Posted 28 June 2009 - 07:15 PM

QUOTE (Bellhorn @ Jun 28 2009, 03:03 PM) <{POST_SNAPBACK}>
(it doesn't make much difference, but shouldn't the SD of TQ be .055?).

To be clear on this, this is what arises from the 9-game SD in TQ which seems to be implied by the data in observed variance combined with the assumption of binomial variance in the delta factor. And on second thought, I wonder if it does mess up your first distribution enough so that the results no longer fit actual data as nicely (or I suppose this could actually help raise the SD from 10.3 to 11, I really don't know.)

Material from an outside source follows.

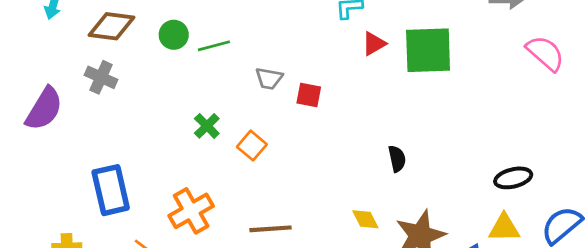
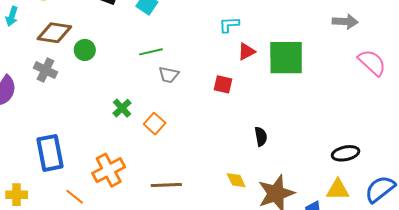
green circle: (174, 35) -> (85, 50), moved
green line: (214, 46) -> (151, 52), moved
red square: (309, 95) -> (223, 84), moved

Anyway, it seems that we can use this approach to definitively solve the question. Basically, we're looking for some approximate factor <= 1 by which to weight binomial variance in order to account for the possibility that the non-identical distribution of win probabilities lowers this quantity in reality. The "null hypothesis" is that this factor (let's call it x) = 1, as in the test you already ran. This gives us a SD in TQ of about .055, which may or may not lead to a distribution that's a best fit for the data. But what happens if we repeat the process for other values of x? If we subtract, say, (0.95 * binomial variance) from the observed variance of 121, the variance in TQ will be slightly higher - using my approximation of the original binomial variance = 40, the SD in TQ is now .056. If you repeat the two distributions under these conditions, with TQ SD = 0.56 in the first distribution, and a binomial distribution with variance compressed by the factor of 0.95 in the second, do the results match actual data better or worse than the original experiment?

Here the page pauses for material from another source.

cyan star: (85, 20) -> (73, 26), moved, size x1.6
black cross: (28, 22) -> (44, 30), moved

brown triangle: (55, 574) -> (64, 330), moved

I have no idea if it's worth the time or effort to do this - I'm technologically retarded myself, so I have no idea what goes into it. But in principle this seems like a brute-force method for pinning down the right answer.

Another point to keep in mind is that the variance in TQ seems to get alarmingly large here - with an SD of .056, a sample of 2000 should generate teams above .700 and below .300. So it's possible that there are some hidden assumptions concerning TQ distribution that need to be addressed. Perhaps it is even flatter than a normal distribution at the outer edges, for some reason.